Bleak, expansive shots of the barren landscape emphasize the house’s isolation, while the interiors are plunged into a claustrophobic, candlelit darkness. This chiaroscuro effect visually places the characters in a space between light and shadow, underscoring their moral ambiguity. The sound design is equally crucial. The oppressive silence is punctuated by the house’s unsettling creaks and the invasive, tinny sound of Numbers’s music, ensuring there is no peace to be found.
From Crime Trope to Shakespearean Parable
The film operates within the familiar framework of the British gangster genre, using its established tropes as a gateway to a much deeper, more philosophical exploration. This method of using genre as a vessel for complex ideas is a hallmark of ambitious filmmaking, seen everywhere from the revisionist Western to the socially conscious Indian crime drama. The story of a heist-gone-wrong and a tense hideout is merely the stage. The play itself is a stark examination of human nature under pressure.
Its title is not an afterthought but the film’s thesis. The narrative brings the quote “Hell is empty and all the Devils are here” to life by demonstrating that hell is not a place one is sent to, but a state one creates. There are no supernatural forces at play; the devils are born from greed, suspicion, and a capacity for violence that festers in isolation.
All the Devils Are Here is a powerful directorial debut, succeeding as an unnerving and intensely atmospheric character study.

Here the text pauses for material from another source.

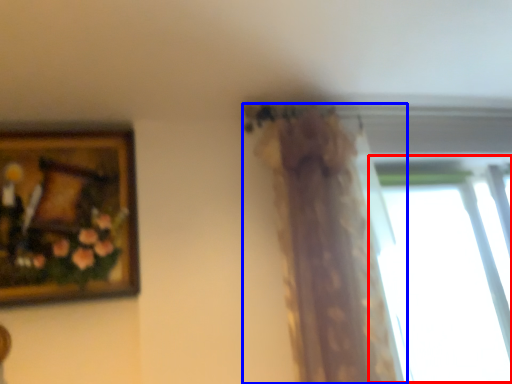 Question: Which object is further to the camera taking this photo, window (highlighted by a red box) or curtain (highlighted by a blue box)?

Choices:
 (A) window
 (B) curtain

Answer: (A) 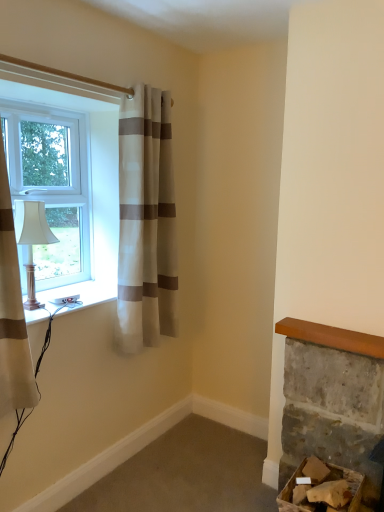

It proves that a story about four flawed men trapped in a single room can be a profound and terrifying exploration of the human soul, a truth understood by storytellers from the stage of the Globe Theatre to the film sets of today.
The movie “All the Devils Are Here” premiered at the Edinburgh International Film Festival on August 19, 2025. It is scheduled to have a theatrical release in the United States on September 26, 2025. It will also be released digitally in the UK on September 26, 2025. You can find it on digital platforms for rent or purchase, and it will have a limited cinema release.
Full Credits
Director: Barnaby Roper
Writers: John Patrick Dover
Producers and Executive Producers: Leopold Hughes, Ben LeClair, Barnaby Roper (Executive Producer)
Cast: Sam Claflin, Eddie Marsan, Burn Gorman, Tienne Simon, Suki Waterhouse, Rory Kinnear
Director of Photography (Cinematographer): Peter Flinckenberg
Editors: Justin Krohn, Matt Nee
Composer: Peter Raeburn
The Review
All the Devils Are Here
All the Devils Are Here is a potent and suffocating chamber piece, powered by terrific performances and a palpable sense of dread. It successfully transforms a familiar crime story into a bleak psychological parable. While its deliberate pacing may test some viewers, those who appreciate atmospheric, character-driven thrillers will find a confident and unsettling debut that lingers long after the credits roll. It is a stark and effective piece of filmmaking.
PROS
- Outstanding central performances, particularly from a terrifying Sam Claflin.
- A masterfully crafted, claustrophobic atmosphere.
- Confident direction that prioritizes mood and psychological tension.
- Intelligent use of a single location to amplify the drama.
CONS
- The deliberately slow pace may feel sluggish to some audiences.
- The plot is thin, with the focus placed almost entirely on character disintegration.
- Relies on familiar character archetypes from the crime genre.